Le récit d'Ephrem Yalike permet de mesurer l'emprise des mercenaires russes en Centrafrique, où l'ex-groupe Wagner mène des activités de trois types : militaires, économiques et informationnelles. Sur ce dernier point, les Russes ont développé leurs propres outils de surveillance et de diffusion. Point d'étape sur les acteurs de ce système.
Cette enquête a été réalisée dans le cadre d'investigations coordonnées par Forbidden stories, un réseau international de journalistes qui poursuit le travail de journalistes assassinés ou menacés. Elle implique dix médias partenaires dont RFI. Le lanceur d'alerte, qui témoigne ici, a pu quitter la République centrafricaine avec l'aide de la PPLAAF, la Plateforme de protection des lanceurs d'alerte en Afrique.
Si l'organigramme des Russes de Centrafrique demeure assez opaque, et que l'impact des évolutions des programmes de mercenariat russe après la mort d'Evgueni Prigojine fin août 2023, reste également à éclaircir, une chose n'a pas changé à Bangui : l'interpénétration des patrons du groupe Wagner et de la structure de l'État centrafricain.
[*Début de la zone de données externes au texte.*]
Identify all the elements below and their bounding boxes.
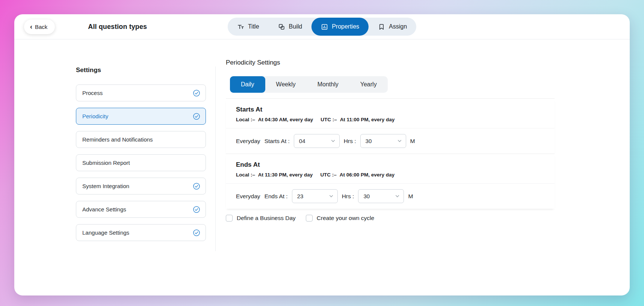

L'homme qui symbolise le mieux cette installation est Dimitri Sytyi. Cet ancien traducteur, après avoir mené les campagnes de désinformation du BIC (Bureau d'information et de communication), s'est installé à la Maison russe. Il est le supérieur direct de Mikhail Mikhailovich Prudnikov, le patron d'Ephrem Yalike. Il dirige officiellement la Maison russe, centre culturel où l'on diffuse les films produits par le groupe Wagner, et où on prend des cours de russe pour souhaiter bon anniversaire à Vladimir Poutine, ou fêter la fête russe de l'Unité.
De jeunes Centrafricains qui étudient le russe à la Maison russe de Bangui félicitant le président russe Vladimir Poutine pour son anniversaire, le 7 octobre, dans une vidéo relayée sur Telegram par African Initiative.
Pour afficher ce contenu Telegram, il est nécessaire d'autoriser les cookies de mesure d'audience et de publicité.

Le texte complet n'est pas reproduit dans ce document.